Spontaneous preterm labor is associated with an increase in the proinflammatory signal transducer TLR4 receptor on maternal blood monocytes

Abstract

Background: Localized inflammation and increased expression of TLR4 receptors within the uterus has been implicated in the pathogenesis of preterm labor. It remains unclear whether intrauterine inflammatory responses activate the maternal peripheral circulatory system. Therefore we determined whether increased TLR4 expression is present in the peripheral maternal white blood cells of women with spontaneous preterm labor.

Methods: This is a cross-sectional study of 41 preterm labor cases and 41 non-preterm controls. For each case and control sample, RNA was purified from white blood cells and TLR4 mRNA pool size was evaluated by quantitative PCR. Protein expression levels were determined by flow cytometry. Statistical evaluation using multiple linear regressions was used to determine any significant differences between the cases and controls. The purpose was to determine association prevalence of TLR4 levels and preterm labor.

Results: Adjusted mean TLR4 mRNA levels of 0.788 ± 0.037 (standard error) for preterm labor and 0.348 ± 0.038 for the corresponding pregnant control women were statistically significantly different (P = 0.002). Using the lower 95% confidence interval of the mean expression level in PTL subjects (0.7) as a cutoff value for elevated TLR4 mRNA levels, 25/41 (60.9%) of PTL patients expressed elevated TLR4 mRNA as compared to 0/41 (0%) in control subjects. The TLR4 receptor levels in the granulocyte fraction of white blood cells from preterm labor and pregnant controls were similar. However, TLR4+/CD14+monocytes were 2.3 times more frequent (70% vs. 30%) and TLR4 also had a 2.6-fold higher density (750 vs. 280 molecules per cell) in preterm labor women compared with pregnant controls. There was no difference in the levels of TLR4 in patients at term.

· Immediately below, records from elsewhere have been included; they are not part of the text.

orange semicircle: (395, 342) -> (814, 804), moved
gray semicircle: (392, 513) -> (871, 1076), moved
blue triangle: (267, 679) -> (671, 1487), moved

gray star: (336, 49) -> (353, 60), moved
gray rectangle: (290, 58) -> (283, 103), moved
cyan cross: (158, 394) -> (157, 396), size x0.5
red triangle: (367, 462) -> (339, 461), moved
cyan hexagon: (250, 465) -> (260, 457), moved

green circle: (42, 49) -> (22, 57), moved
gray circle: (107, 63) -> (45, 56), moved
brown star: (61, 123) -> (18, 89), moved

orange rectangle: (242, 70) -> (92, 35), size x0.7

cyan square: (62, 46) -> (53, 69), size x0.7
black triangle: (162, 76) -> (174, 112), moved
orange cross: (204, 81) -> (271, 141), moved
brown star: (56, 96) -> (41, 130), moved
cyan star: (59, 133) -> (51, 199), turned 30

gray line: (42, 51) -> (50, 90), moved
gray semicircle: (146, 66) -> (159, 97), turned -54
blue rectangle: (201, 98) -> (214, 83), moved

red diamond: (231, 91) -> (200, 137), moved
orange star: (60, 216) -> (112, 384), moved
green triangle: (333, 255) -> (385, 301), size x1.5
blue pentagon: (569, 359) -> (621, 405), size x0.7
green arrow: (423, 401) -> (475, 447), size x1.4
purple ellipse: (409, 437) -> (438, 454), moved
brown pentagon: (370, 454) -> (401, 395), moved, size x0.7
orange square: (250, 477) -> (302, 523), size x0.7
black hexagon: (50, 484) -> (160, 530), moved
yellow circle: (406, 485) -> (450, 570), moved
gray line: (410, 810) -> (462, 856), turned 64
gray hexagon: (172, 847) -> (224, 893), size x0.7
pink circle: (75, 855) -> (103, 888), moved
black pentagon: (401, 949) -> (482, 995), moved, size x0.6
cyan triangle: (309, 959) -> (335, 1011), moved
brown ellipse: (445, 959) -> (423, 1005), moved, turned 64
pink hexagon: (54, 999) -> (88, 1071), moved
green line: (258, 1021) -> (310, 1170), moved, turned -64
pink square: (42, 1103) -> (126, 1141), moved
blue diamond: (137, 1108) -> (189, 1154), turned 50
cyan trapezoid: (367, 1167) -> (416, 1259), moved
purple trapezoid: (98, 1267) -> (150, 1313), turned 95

Conclusions: Patients with preterm labor exhibited elevated levels of CD14+ maternal blood monocytes each bearing enhanced expression of TLR4, indicating that the peripheral circulatory system is activated in patients with preterm labor. Elevated leukocyte TLR4 levels may be a useful biomarker associated with preterm labor.

Figure 1

Expression of TLR4 mRNA in maternal peripheral blood leukocytes in pregnant controls and in women with preterm or term labor. TLR4 mRNA levels was determined relative to 18S rRNA using a quantitative dual gene approach and expressed as the integrated density value of the amplicon. The expression levels of pregnant (P) and woman with spontaneous preterm labor (PTL) were significantly different (P = 0.002). The expression levels of the term non-labor (TNL), and term labor (TL), were not significantly different (p > 0.05).

Figure 2

TLR4 surface expression on peripheral blood monocytes in pregnant control (P), and preterm labor (PTL) women. This illustrative histogram depicts TLR4 staining between pregnant and premature labor subjects and the nonspecific staining observed using the isotype control (IgG2a) antibody. The events are indicated on the y-axis and the anti-TLR4-phycoerithrin fluorescence intensity of gated CD14⁺ monocytes (as determined by anti-CD14-fluorescein fluorescence and FSC/SSC) was plotted along the x-axis. The mean data ± SEM for each group, % of TLR4 positive monocytes and number of molecules per cell are included in Table 2.